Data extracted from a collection
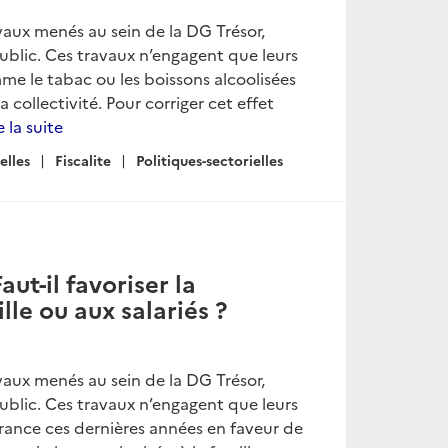
vaux menés au sein de la DG Trésor,
 public. Ces travaux n’engagent que leurs
e le tabac ou les boissons alcoolisées
collectivité. Pour corriger cet effet
e la suite
elles
Fiscalite
Politiques-sectorielles
ut-il favoriser la
lle ou aux salariés ?
vaux menés au sein de la DG Trésor,
 public. Ces travaux n’engagent que leurs
rance ces dernières années en faveur de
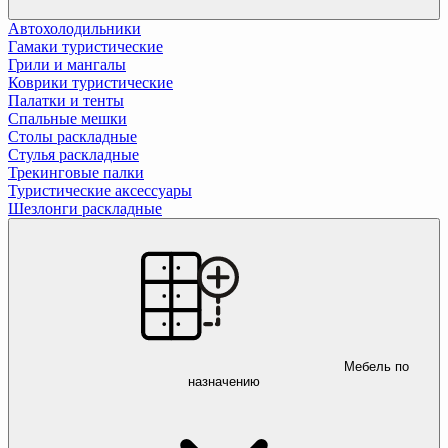
Автохолодильники
Гамаки туристические
Грили и мангалы
Коврики туристические
Палатки и тенты
Спальные мешки
Столы раскладные
Стулья раскладные
Трекинговые палки
Туристические аксессуары
Шезлонги раскладные
Мебель по
назначению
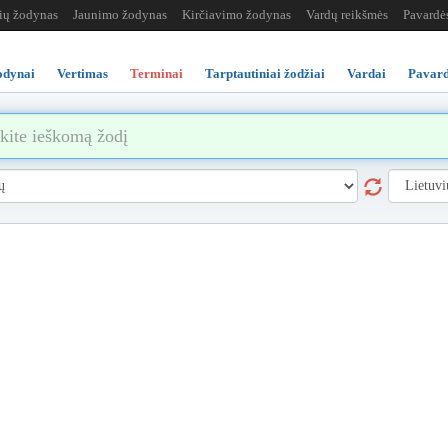
žių žodynas
Jaunimo žodynas
Kirčiavimo žodynas
Vardų reikšmės
Pavardė
odynai
Vertimas
Terminai
Tarptautiniai žodžiai
Vardai
Pavard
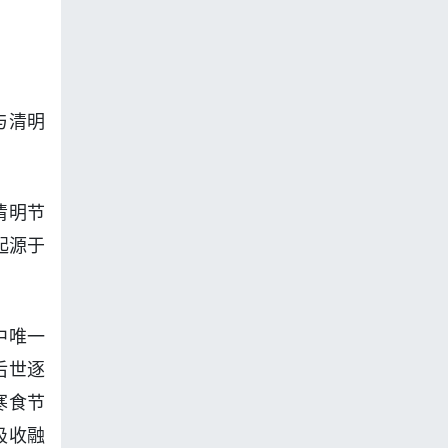
与清明
清明节
起源于
中唯一
后世逐
寒食节
吸收融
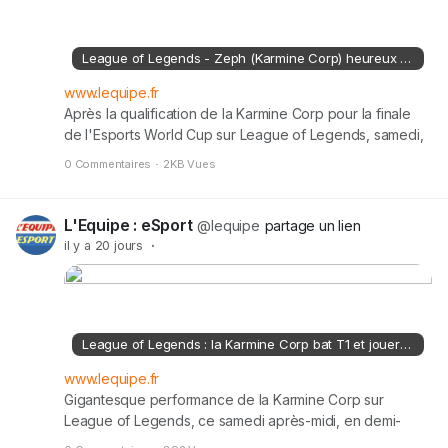
League of Legends - Zeph (Karmine Corp) heureux après l'exploit face aux Sud-Coréens de T1 : « C'était un ascenseur émotionnel permanent »
www.lequipe.fr
Après la qualification de la Karmine Corp pour la finale
de l'Esports World Cup sur League of Legends, samedi,
Quentin « Zeph » Viguié, coach adjoint du club français,
0 Commentaires
·
2KB Vues
est revenu sur la performance de son équipe face aux
Sud-Coréens de T1 (2-1).
L'Equipe : eSport
@lequipe
partage un lien
il y a 20 jours
·
League of Legends : la Karmine Corp bat T1 et jouera la finale de l'Esports World Cup
www.lequipe.fr
Gigantesque performance de la Karmine Corp sur
League of Legends, ce samedi après-midi, en demi-
finales de l'Esports World Cup à Paris : le club français a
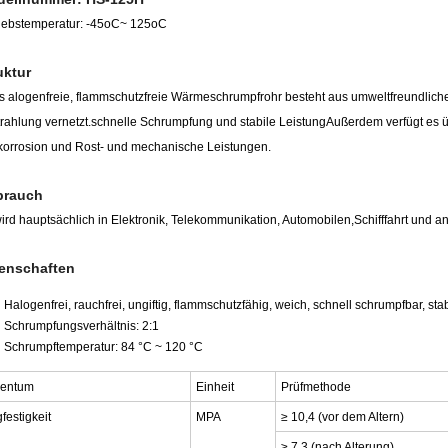
iebstemperatur: -45
oC
~ 125
oC
uktur
s alogenfreie, flammschutzfreie Wärmeschrumpfrohr besteht aus umweltfreundlichem
rahlung vernetzt.schnelle Schrumpfung und stabile LeistungAußerdem verfügt es ü
korrosion und Rost- und mechanische Leistungen.
brauch
ird hauptsächlich in Elektronik, Telekommunikation, Automobilen,
Schifffahrt und a
enschaften
Halogenfrei, rauchfrei, ungiftig, flammschutzfähig, weich, schnell schrumpfbar, sta
Schrumpfungsverhältnis: 2:1
Schrumpftemperatur: 84 °C ~ 120 °C
gentum
Einheit
Prüfmethode
festigkeit
MPA
≥ 10,4 (vor dem Altern)
≥ 7,3 (nach Alterung)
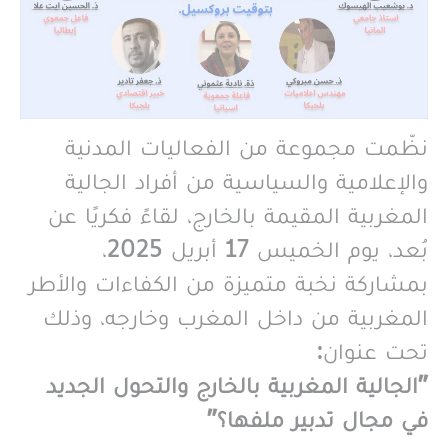
نظّمت مجموعة من الفعاليات المدنية
والإعلامية والسياسية من أفراد الجالية
المغربية المقيمة بالخارج، لقاءً فكريًا عن
بُعد، يوم الخميس 17 أبريل 2025،
بمشاركة نخبة متميزة من الكفاءات والأطر
المغربية من داخل المغرب وخارجه، وذلك
تحت عنوان:
"الجالية المغربية بالخارج والتحول الجديد
في مجال تدبير ملفها؟"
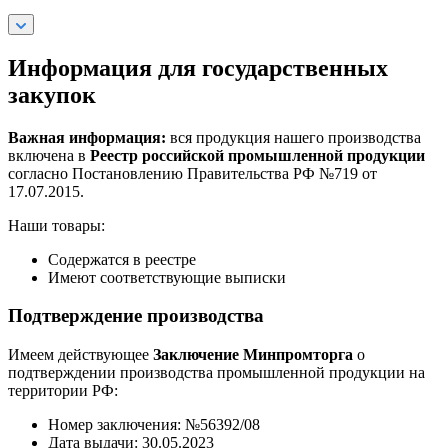
Информация для государственных
закупок
Важная информация:
вся продукция нашего производства
включена в
Реестр российской промышленной продукции
согласно Постановлению Правительства РФ №719 от
17.07.2015.
Наши товары:
Содержатся в реестре
Имеют соответствующие выписки
Подтверждение производства
Имеем действующее
Заключение Минпромторга
о
подтверждении производства промышленной продукции на
территории РФ:
Номер заключения: №56392/08
Дата выдачи: 30.05.2023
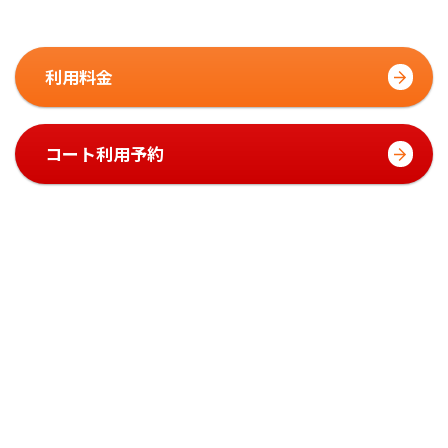
利用料金
コート利用予約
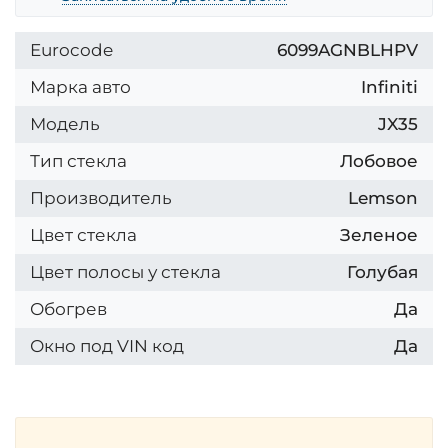
Eurocode
6099AGNBLHPV
Марка авто
Infiniti
Модель
JX35
Тип стекла
Лобовое
Производитель
Lemson
Цвет стекла
Зеленое
Цвет полосы у стекла
Голубая
Обогрев
Да
Окно под VIN код
Да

**WHAT IS EXPECTED:** Your copy must match the records above exactly, apart from the pictures, which are excluded.

**SOLUTION TO THIS TASK:**
vaux menés au sein de la DG Trésor,
 public. Ces travaux n’engagent que leurs
e le tabac ou les boissons alcoolisées
collectivité. Pour corriger cet effet
e la suite
elles
Fiscalite
Politiques-sectorielles
ut-il favoriser la
lle ou aux salariés ?
vaux menés au sein de la DG Trésor,
 public. Ces travaux n’engagent que leurs
rance ces dernières années en faveur de
Автохолодильники
Гамаки туристические
Грили и мангалы
Коврики туристические
Палатки и тенты
Спальные мешки
Столы раскладные
Стулья раскладные
Трекинговые палки
Туристические аксессуары
Шезлонги раскладные
Мебель по
назначению
žių žodynas
Jaunimo žodynas
Kirčiavimo žodynas
Vardų reikšmės
Pavardė
odynai
Vertimas
Terminai
Tarptautiniai žodžiai
Vardai
Pavard
与清明
清明节
起源于
中唯一
后世逐
寒食节
吸收融
League of Legends - Zeph (Karmine Corp) heureux après l'exploit face aux Sud-Coréens de T1 : « C'était un ascenseur émotionnel permanent »
www.lequipe.fr
Après la qualification de la Karmine Corp pour la finale
de l'Esports World Cup sur League of Legends, samedi,
Quentin « Zeph » Viguié, coach adjoint du club français,
0 Commentaires
·
2KB Vues
est revenu sur la performance de son équipe face aux
Sud-Coréens de T1 (2-1).
L'Equipe : eSport
@lequipe
partage un lien
il y a 20 jours
·
League of Legends : la Karmine Corp bat T1 et jouera la finale de l'Esports World Cup
www.lequipe.fr
Gigantesque performance de la Karmine Corp sur
League of Legends, ce samedi après-midi, en demi-
finales de l'Esports World Cup à Paris : le club français a
iebstemperatur: -45
oC
~ 125
oC
uktur
s alogenfreie, flammschutzfreie Wärmeschrumpfrohr besteht aus umweltfreundlichem
rahlung vernetzt.schnelle Schrumpfung und stabile LeistungAußerdem verfügt es ü
korrosion und Rost- und mechanische Leistungen.
brauch
ird hauptsächlich in Elektronik, Telekommunikation, Automobilen,
Schifffahrt und a
enschaften
Halogenfrei, rauchfrei, ungiftig, flammschutzfähig, weich, schnell schrumpfbar, sta
Schrumpfungsverhältnis: 2:1
Schrumpftemperatur: 84 °C ~ 120 °C
gentum
Einheit
Prüfmethode
festigkeit
MPA
≥ 10,4 (vor dem Altern)
≥ 7,3 (nach Alterung)
نظّمت مجموعة من الفعاليات المدنية
والإعلامية والسياسية من أفراد الجالية
المغربية المقيمة بالخارج، لقاءً فكريًا عن
بُعد، يوم الخميس 17 أبريل 2025،
بمشاركة نخبة متميزة من الكفاءات والأطر
المغربية من داخل المغرب وخارجه، وذلك
تحت عنوان:
"الجالية المغربية بالخارج والتحول الجديد
في مجال تدبير ملفها؟"
Информация для государственных
закупок
Важная информация:
вся продукция нашего производства
включена в
Реестр российской промышленной продукции
согласно Постановлению Правительства РФ №719 от
17.07.2015.
Наши товары:
Содержатся в реестре
Имеют соответствующие выписки
Подтверждение производства
Имеем действующее
Заключение Минпромторга
о
подтверждении производства промышленной продукции на
территории РФ:
Номер заключения: №56392/08
Дата выдачи: 30.05.2023
利用料金
コート利用予約
Eurocode
6099AGNBLHPV
Марка авто
Infiniti
Модель
JX35
Тип стекла
Лобовое
Производитель
Lemson
Цвет стекла
Зеленое
Цвет полосы у стекла
Голубая
Обогрев
Да
Окно под VIN код
Да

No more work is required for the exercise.